-- Work task --
Look through the data below and show every line that includes "confiance".

-- Available data --
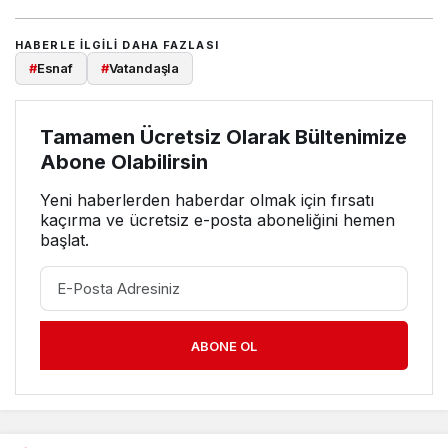
HABERLE ILGILI DAHA FAZLASI
#
Esnaf
#
Vatandaşla
Tamamen Ücretsiz Olarak Bültenimize
Abone Olabilirsin
Yeni haberlerden haberdar olmak için fırsatı
kaçırma ve ücretsiz e-posta aboneliğini hemen
başlat.
ABONE OL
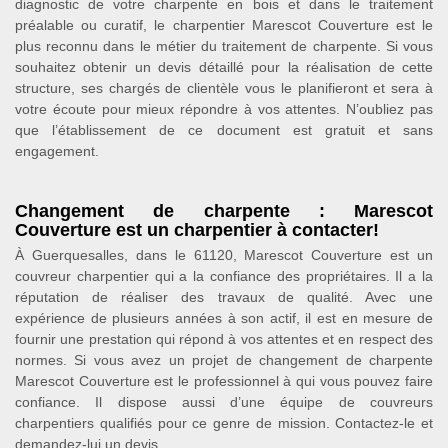
diagnostic de votre charpente en bois et dans le traitement
préalable ou curatif, le charpentier Marescot Couverture est le
plus reconnu dans le métier du traitement de charpente. Si vous
souhaitez obtenir un devis détaillé pour la réalisation de cette
structure, ses chargés de clientèle vous le planifieront et sera à
votre écoute pour mieux répondre à vos attentes. N’oubliez pas
que l’établissement de ce document est gratuit et sans
engagement.
Changement de charpente : Marescot
Couverture est un charpentier à contacter!
À Guerquesalles, dans le 61120, Marescot Couverture est un
couvreur charpentier qui a la confiance des propriétaires. Il a la
réputation de réaliser des travaux de qualité. Avec une
expérience de plusieurs années à son actif, il est en mesure de
fournir une prestation qui répond à vos attentes et en respect des
normes. Si vous avez un projet de changement de charpente
Marescot Couverture est le professionnel à qui vous pouvez faire
confiance. Il dispose aussi d’une équipe de couvreurs
charpentiers qualifiés pour ce genre de mission. Contactez-le et
demandez-lui un devis.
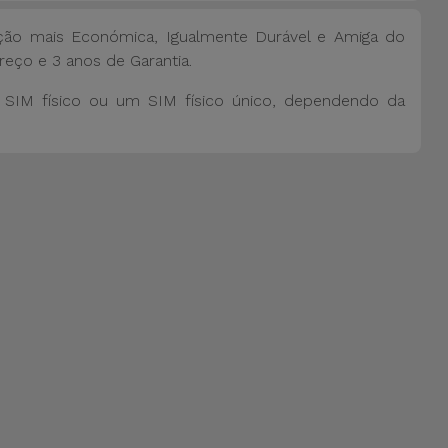
ão mais Económica, Igualmente Durável e Amiga do
reço e 3 anos de Garantia.
SIM físico ou um SIM físico único, dependendo da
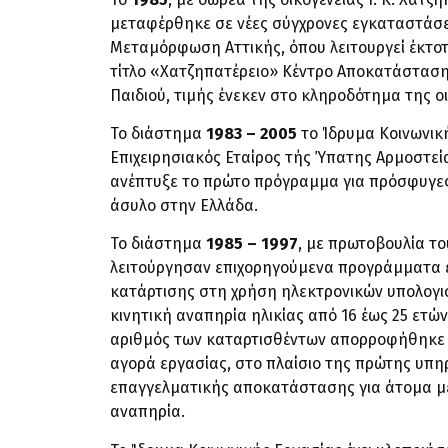
μεταφέρθηκε σε νέες σύγχρονες εγκαταστάσε
Μεταμόρφωση Αττικής, όπου λειτουργεί έκτοτε
τίτλο «Χατζηπατέρειο» Κέντρο Αποκατάσταση
Παιδιού, τιμής ένεκεν στο κληροδότημα της οι
Το διάστημα
1983 – 2005
το Ίδρυμα Κοινωνικ
Επιχειρησιακός Εταίρος τής Ύπατης Αρμοστεί
ανέπτυξε το πρώτο πρόγραμμα για πρόσφυγες
άσυλο στην Ελλάδα.
Το διάστημα
1985 – 1997
, με πρωτοβουλία το
λειτούργησαν επιχορηγούμενα προγράμματα 
κατάρτισης στη χρήση ηλεκτρονικών υπολογισ
κινητική αναπηρία ηλικίας από 16 έως 25 ετώ
αριθμός των καταρτισθέντων απορροφήθηκε 
αγορά εργασίας, στο πλαίσιο της πρώτης υπη
επαγγελματικής αποκατάστασης για άτομα με
αναπηρία.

-- Response --
couvreur charpentier qui a la confiance des propriétaires. Il a la
confiance. Il dispose aussi d’une équipe de couvreurs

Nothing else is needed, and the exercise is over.